Meeting in a non-voting session Thursday, the North Platte public school board discussed preschool enrollment, technology, and the date of graduation in 2025.

The director of elementary teaching and learning, Lyndsey Douglas, updated the board on the Bullpup preschool program. In the 2023-24 recently completed, there were eight preschool teachers. One teacher resigned at the end of the school year and with anticipated lower enrollment in 2024-25, they did not hire a teacher.

The enrollment in 2023-24 was 133, a decrease from 143 the year before. The anticipated enrollment for the next school year is 114. With the lower enrollment, the district plans a preschool for three-year-olds in 2024-25, with 16 enrolled.

The preschool program employs 20 paraprofessionals — a music teacher, two early education special education teachers, two occupational therapists, one occupational therapist assistant, one physical therapist, two speech-language pathologists, one secretary, and one lunch staff.

Douglas said the Bullpup program reached significant achievements this year. Data from the fall and winter showed higher student achievement in all areas, including social-emotional knowledge, physical, language, cognitive abilities, literacy, and mathematics.

The program also successfully operated two special classes — music and library — in partnership with the North Platte Public Library. Also, the Bullpup program collaborated with community helpers, such as the state game and parks staff and the canine unit of the police department.

Notably, this was the first year the program held preschool graduation programs since the onset of COVID-19, Douglas said.

Tech

Next, the director of technology, Brian Tegtmeier, provided a comprehensive overview of the district’s technology department. Tegtmeier said the department has 10 dedicated individuals, playing a pivotal role in supporting teachers and students with technology in the classroom.

They implement online curricula, evaluate and purchase new technology, monitor the operations and security of IT data systems, networks, devices, and accounts. They collect data and report it, and train staff.

The department has an unwavering commitment to ensuring a technologically advanced learning environment for students, Tegtmeier said.

He said every grade level has a 1:1 ratio of students and Google Chromebooks. Units for grades K-4 are purchased on a five-year cycle. They are kept in carts at school to minimize wear and tear. For grades 5-12, there is a four-year cycle for repurchasing.

Teachers receive Chromebook replacements every five years. The next scheduled replacement is in Spring 2028, when the district transitions from HP to Macbooks for all teachers. Parents can buy Chromebook insurance for $10 monthly to help cover repair costs. During the 2023-24 school year, 873 student device incidents occurred, including battery issues, cracked screens, keyboard replacements, etc.

Financial Director Stewart Simpson said the district covers the first incident, partially covers a second incident, and the parents become responsible for the total price if there is a third incident.

Graduation

Supt. Todd Rhodes brought a potential conflict regarding the 2025 high school graduation date to the board. The approved calendar has graduation set for May 10, the same date as the finals of district baseball. Rhodes said the high school team made it to the district finals this year, even with the shortened baseball schedule, and is apt to make it to the district finals next year.

At the June meeting, the board will vote to change graduation date to Mother’s Day, May 11, 2025.
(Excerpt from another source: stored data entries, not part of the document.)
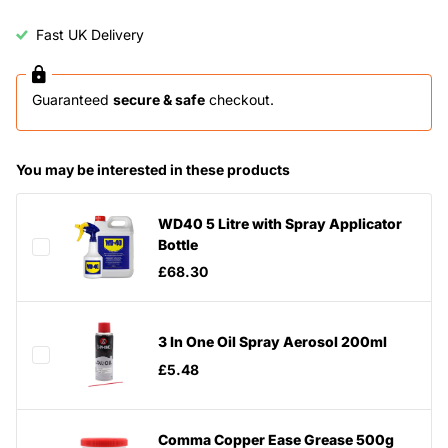
Fast UK Delivery
Guaranteed
secure & safe
checkout.
You may be interested in these products
WD40 5 Litre with Spray Applicator
Bottle
£68.30
3 In One Oil Spray Aerosol 200ml
£5.48
Comma Copper Ease Grease 500g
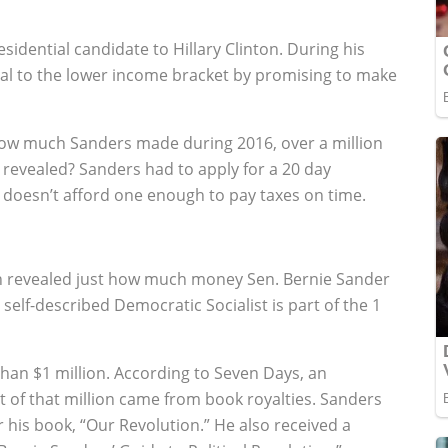
sidential candidate to Hillary Clinton. During his
al to the lower income bracket by promising to make
how much Sanders made during 2016, over a million
n revealed? Sanders had to apply for a 20 day
 doesn’t afford one enough to pay taxes on time.
been revealed just how much money Sen. Bernie Sander
e self-described Democratic Socialist is part of the 1
an $1 million. According to Seven Days, an
 of that million came from book royalties. Sanders
his book, “Our Revolution.” He also received a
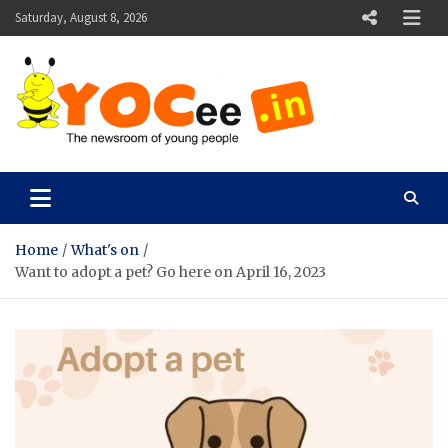
Skip
Saturday, August 8, 2026
to
content
YOCee
The Newsroom of Young People
Home
What's on
Want to adopt a pet? Go here on April 16, 2023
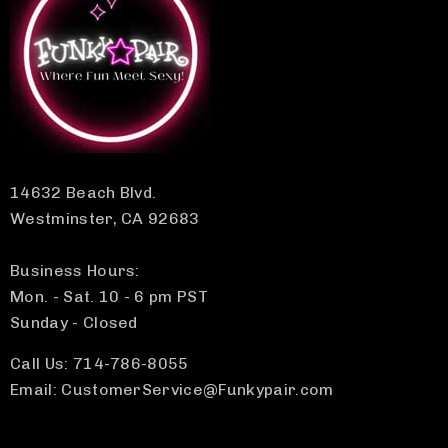
14632 Beach Blvd.
Westminster, CA 92683
Business Hours:
Mon. - Sat. 10 - 6 pm PST
Sunday - Closed
Call Us: 714-786-8055
Email: CustomerService@Funkypair.com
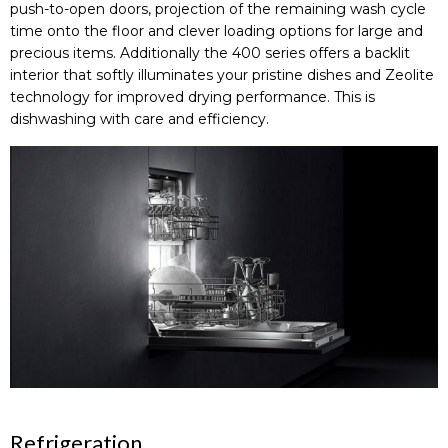
push-to-open doors, projection of the remaining wash cycle
time onto the floor and clever loading options for large and
precious items. Additionally the 400 series offers a backlit
interior that softly illuminates your pristine dishes and Zeolite
technology for improved drying performance. This is
dishwashing with care and efficiency.
Refrigeration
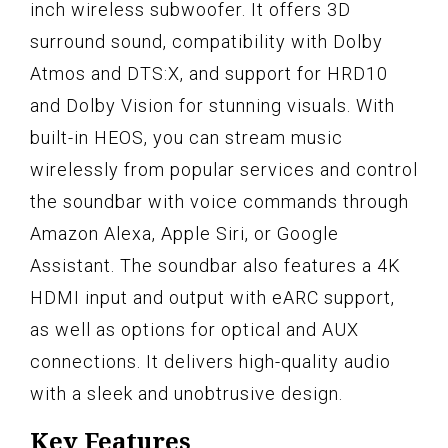
inch wireless subwoofer. It offers 3D
surround sound, compatibility with Dolby
Atmos and DTS:X, and support for HRD10
and Dolby Vision for stunning visuals. With
built-in HEOS, you can stream music
wirelessly from popular services and control
the soundbar with voice commands through
Amazon Alexa, Apple Siri, or Google
Assistant. The soundbar also features a 4K
HDMI input and output with eARC support,
as well as options for optical and AUX
connections. It delivers high-quality audio
with a sleek and unobtrusive design.
Key Features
In other business, Human Resources Director Kevin Mills said the school is not fully staffed yet; and still looking for teachers in English, science, and journalism at the high school.

Simpson updated the district on utilities and insurance costs. He said both categories fall into the budget category of non-personnel expense, which is 17.5% of the total budget, or $8.2 million. Utilities and insurance account for 20% of the total, or roughly $1.6 million. Simpson said that the cost of utilities increases on average, by 5% every year. He said they plan a 15% increase in insurance in the coming year.

Legislative updates

Rhodes said 22 school policies need to be amended and four brand-new policies need to be adopted to stay in compliance with new state laws. The four brand-new policies deal with parent-requested repeating of a grade, the preschool program, Malcolm X Day, and projection maps used in the classroom.

He said the policies will be brought before the board for a vote at the June meeting.

General strategies, techniques

The board reviewed Strategy 3 of the 2020-25 Strategic Plan — Providing a safe and healthy learning environment.

The first part includes balancing revenues and expenses to maintain a solid financial position.

Simpson said he does this by analyzing past spending and income patterns, identifying additional revenue sources, providing financial updates to district leaders and principals, and managing the cash reserve.

The second part of this strategy is to ensure a safe and secure environment for all students and staff.

Simpson said this is done by ensuring the facilities are used to their maximum potential, having a plan of action to ensure the effectiveness and efficiency of school operations, and reviewing and updating the safety plan each year.

The final part of this strategy is to provide internal and external communication systems.

Communications Specialist Brandon Petersen said sharing district-approved platforms with administrators and staff provides training and support. Also, sharing information via internal and external media outlets and having a system to encourage two-way communication between the district and the community help accomplish the final part of the strategy.